Parents can do several things to help their kids set the tone for a great school year.
Now is the time to get back to your school year routines. It is extremely difficult to get your kids back inside for an earlier bedtime while it is still light out. However, it is well worth the effort to bring the night routines closer to the school year habits so kids are well rested when they return to the classroom.

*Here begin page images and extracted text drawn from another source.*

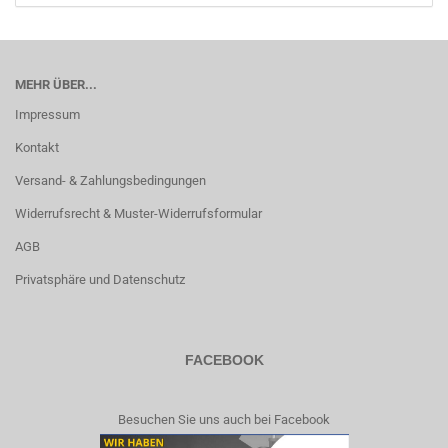
MEHR ÜBER...
Impressum
Kontakt
Versand- & Zahlungsbedingungen
Widerrufsrecht & Muster-Widerrufsformular
AGB
Privatsphäre und Datenschutz
FACEBOOK
Besuchen Sie uns auch bei Facebook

Now is also a good time to start decreasing screen time if the rules have gotten a bit lax during the summer. This is not an easy process, but a slow adjustment will be easier than cutting those things off abruptly when school begins.
Get back into reading
Reading is the most important skill one can attain to ensure success in school, and the only way to improve reading skill is to practice. If reading fell down on the priority list this summer, now is the time to start it up again. Read with and to your children. They should witness their parents reading as well. It doesn’t matter if it is a magazine, newspaper, comic book or novel – it all counts as practice.
Help settle nerves
Whether they are transitioning to a new level (kindergarten, middle school or high school), have recently moved into a new district or simply have trouble with the change to a new grade, kids’ nerves can get the better of them in the weeks leading up to school.
If the school offers an open house or meet-the-teacher opportunity before school starts, parents of nervous kids should definitely take advantage. If not, even walking around the outside of the school and letting younger children play on the school playground can help them envision the coming year.
Parents should let kids talk about their apprehension and share their own nervousness about starting a new job, for example. This helps reassure the child that their feelings are valid and hopefully set positive expectations.
Support the educational process
Collaboration between teachers and parents is vital to a child’s success. With email, parents and teachers can connect easily and swap important information. Parents should understand what the expectations are in the classroom and help to carry them through at home.
If possible, volunteer in the classroom or participate in other ways within the school. This allows you to understand the dynamics of your child’s classroom and help him or her thrive in that environment.
Be interested and supportive
Once school is under way, talk to your child about what they are learning. Letting your child describe what they are learning in detail serves to reinforce the subject matter; they get the chance to be the teacher. If parents show interest and excitement, kids will be inspired to learn more.
When a child expresses a particular interest, parents can help them find books or Internet sites dealing with that topic. Although the interest may be short-lived, becoming an expert in a topic helps kids learn how to learn. It is the early steps in learning how to do research.
Parents also should praise effort more than grades alone. Children who work hard on their assignments and are organized in their study habits will achieve great success. Even if a child falls short on an assignment or project, if their efforts are recognized they are more likely to try harder next time. Conversely, if only the result is praised, children become frustrated with tasks that do not come easily to them and do not see the purpose in working hard.
Kids spend a lot of time in school. As parents, we want to help make that time happy and productive.